As I clicked the shutter and froze time, I realized that I was looking at a part of myself at that moment. It's not as if I've never sabotaged my own life. Fear of success, fear of failure, fear of actually following through on something... as I look back, I attempted in vain to get validation from people that I wasn't worthy, that I was unlovable and a lost cause. None of that was a conscious thought, it was just how I survived, fought... I always felt as if I had to fight for my right to belong anywhere in this world, which is a lie I told myself for as long as I can remember. The truth will set you free, and my runway has never looked so clear.
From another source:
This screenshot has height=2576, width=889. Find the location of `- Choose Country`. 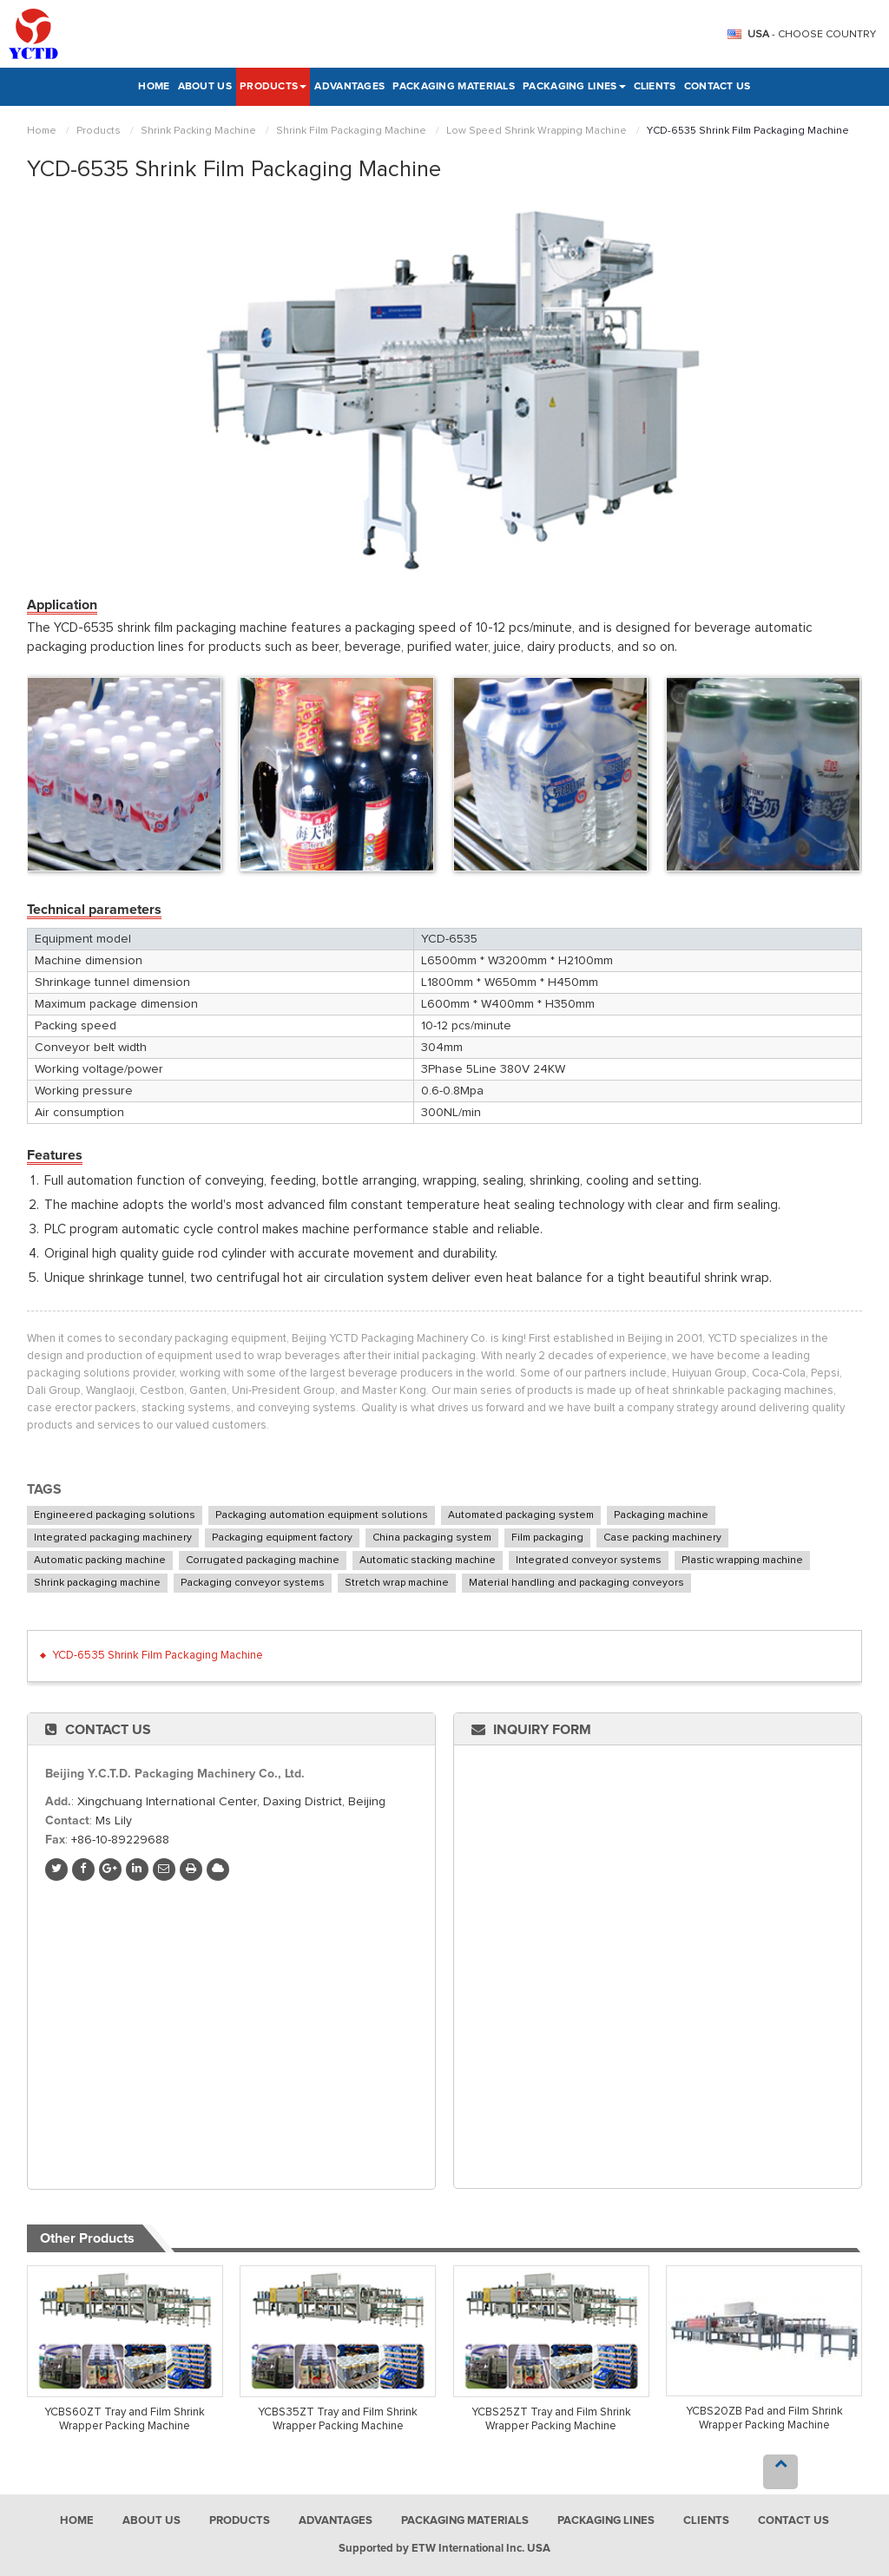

After I took the picture, I smiled and shook his hand. We spoke for a moment about how beautiful the area is where his house sits a few miles down from my mom's.
"We love it out there," he smiled.
"It's God's country, that's for sure," I replied.
In that moment, I felt such compassion for a man who has had to live out the results of his choices in the public eye. Such unrelenting pain and remorse he must feel. I've felt that, but in my own private hell, out of reach, out of sight. No, he will never have what he had. He will never reach his full potential as a politician, but it's my great hope that he chooses to reach it as a man, a human being, a soul. That's his choice to make, and my choice not to judge or belittle him.
Extend kindness wherever you can. As the saying goes, we are all fighting a hard battle of one kind or another. Don't lose heart, don't give up, ever. The world needs more light, and all the love we can give.